We ar every lucky to live 100 metres fromt he beach. I walk the dogs there most days, but never remember my camera! Anyway, I took some photos on my mobile phone today. They're not brilliant, but they're OK, so I thought I'd post some. 

poppy is still scare dof the waves, but did go out of her depth for a short swim today, Connie is a total water baby an djust takes hersel foff for a random swim, and Indi was the only one who was being a good girl and sitting still long enough for me to take a picture.


----------



## rottiesloveragdolls (Nov 2, 2007)

*aww bless Kirstie they look wonderfull  *


----------



## colliemerles (Nov 2, 2007)

lovely pictures dogs look like they are enjoying their walk,


----------



## Guest (Nov 20, 2008)

Fantastic pics - your dogs are gorgeous jackson.

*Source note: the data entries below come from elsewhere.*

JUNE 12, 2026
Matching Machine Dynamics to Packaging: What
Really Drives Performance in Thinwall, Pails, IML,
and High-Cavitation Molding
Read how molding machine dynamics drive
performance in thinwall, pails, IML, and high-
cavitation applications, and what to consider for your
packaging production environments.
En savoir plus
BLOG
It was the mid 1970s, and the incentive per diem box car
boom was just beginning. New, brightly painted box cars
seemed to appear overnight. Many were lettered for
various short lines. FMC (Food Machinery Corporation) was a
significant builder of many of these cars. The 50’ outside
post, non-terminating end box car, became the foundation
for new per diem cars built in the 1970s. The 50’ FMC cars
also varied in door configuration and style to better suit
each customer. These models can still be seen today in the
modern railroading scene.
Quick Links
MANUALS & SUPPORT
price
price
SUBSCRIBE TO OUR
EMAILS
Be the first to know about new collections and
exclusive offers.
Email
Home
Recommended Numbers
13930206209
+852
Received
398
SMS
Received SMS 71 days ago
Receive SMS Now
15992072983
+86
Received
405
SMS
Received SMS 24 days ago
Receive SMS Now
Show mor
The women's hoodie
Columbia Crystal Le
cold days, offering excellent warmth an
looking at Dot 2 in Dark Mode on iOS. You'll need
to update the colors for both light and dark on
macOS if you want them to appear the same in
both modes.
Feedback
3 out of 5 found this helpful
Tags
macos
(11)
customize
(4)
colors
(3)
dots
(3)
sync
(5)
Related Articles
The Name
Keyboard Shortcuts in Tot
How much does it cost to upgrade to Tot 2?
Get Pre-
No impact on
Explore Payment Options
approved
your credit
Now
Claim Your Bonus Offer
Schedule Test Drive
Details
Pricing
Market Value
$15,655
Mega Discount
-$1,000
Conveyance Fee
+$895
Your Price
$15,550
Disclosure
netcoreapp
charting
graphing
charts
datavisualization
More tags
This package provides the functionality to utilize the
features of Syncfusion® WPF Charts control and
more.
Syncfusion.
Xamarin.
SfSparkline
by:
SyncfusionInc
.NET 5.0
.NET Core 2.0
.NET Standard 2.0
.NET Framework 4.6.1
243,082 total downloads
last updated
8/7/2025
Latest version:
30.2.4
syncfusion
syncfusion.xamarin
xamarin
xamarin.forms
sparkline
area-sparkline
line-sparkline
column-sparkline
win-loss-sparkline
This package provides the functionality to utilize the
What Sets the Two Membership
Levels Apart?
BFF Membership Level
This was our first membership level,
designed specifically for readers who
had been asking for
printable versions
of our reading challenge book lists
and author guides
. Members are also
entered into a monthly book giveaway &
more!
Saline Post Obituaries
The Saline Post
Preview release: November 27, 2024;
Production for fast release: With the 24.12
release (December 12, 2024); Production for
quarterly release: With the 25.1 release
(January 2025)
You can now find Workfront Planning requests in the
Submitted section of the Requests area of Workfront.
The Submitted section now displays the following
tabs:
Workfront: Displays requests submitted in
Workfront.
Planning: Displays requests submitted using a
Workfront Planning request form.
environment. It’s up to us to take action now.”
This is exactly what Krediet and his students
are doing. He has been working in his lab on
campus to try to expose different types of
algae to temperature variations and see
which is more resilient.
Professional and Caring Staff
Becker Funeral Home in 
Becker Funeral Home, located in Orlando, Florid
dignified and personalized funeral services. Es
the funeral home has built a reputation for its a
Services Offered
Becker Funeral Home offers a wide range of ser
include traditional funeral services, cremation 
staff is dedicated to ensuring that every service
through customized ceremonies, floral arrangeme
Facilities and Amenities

Also I am relieved to hear that it isn't only Lily who runs away from the waves. I am hoping she will grow out of it.


----------



## noushka05 (Mar 28, 2008)

Beautiful!!!


----------



## happysaz133 (Jun 5, 2008)

They are such beautiful dogs! I don't ever remember seeing them all before, except Poppy. Great of you to share them


----------



## kian (Feb 22, 2008)

Beautiful looking dogs ,thank you for sharing


----------



## SallyUK (May 27, 2008)

They're gorgeus Jackson!

Sal
x


----------



## Vixie (Nov 17, 2007)

they are all gorgeous, great pics


----------



## clueless (May 26, 2008)

Great Pics, they look as they loved that day out


----------



## meggiedog5 (Feb 18, 2009)

jackson said:


> We ar every lucky to live 100 metres fromt he beach. I walk the dogs there most days, but never remember my camera! Anyway, I took some photos on my mobile phone today. They're not brilliant, but they're OK, so I thought I'd post some.
> 
> poppy is still scare dof the waves, but did go out of her depth for a short swim today, Connie is a total water baby an djust takes hersel foff for a random swim, and Indi was the only one who was being a good girl and sitting still long enough for me to take a picture.


Hi,
Enjoyed looking at your pictures, beautiful goldens!!
You are so lucky to live so close to a beach, we try to take our 2 goldens on holiday with us a couple of times a year, they absolutely adore going to the beach, we all have a great time and meet lots of new friends.
As you live so close to the seaside, can you recommend any dog friendly holiday places to visit.


----------



## Kathryn1 (Jan 30, 2009)

There gorgeous dogs hun, and you are lucky with the beach. I only live 5 mins from a gorgeous beach but dont have a dog!! :lol::lol::lol:


----------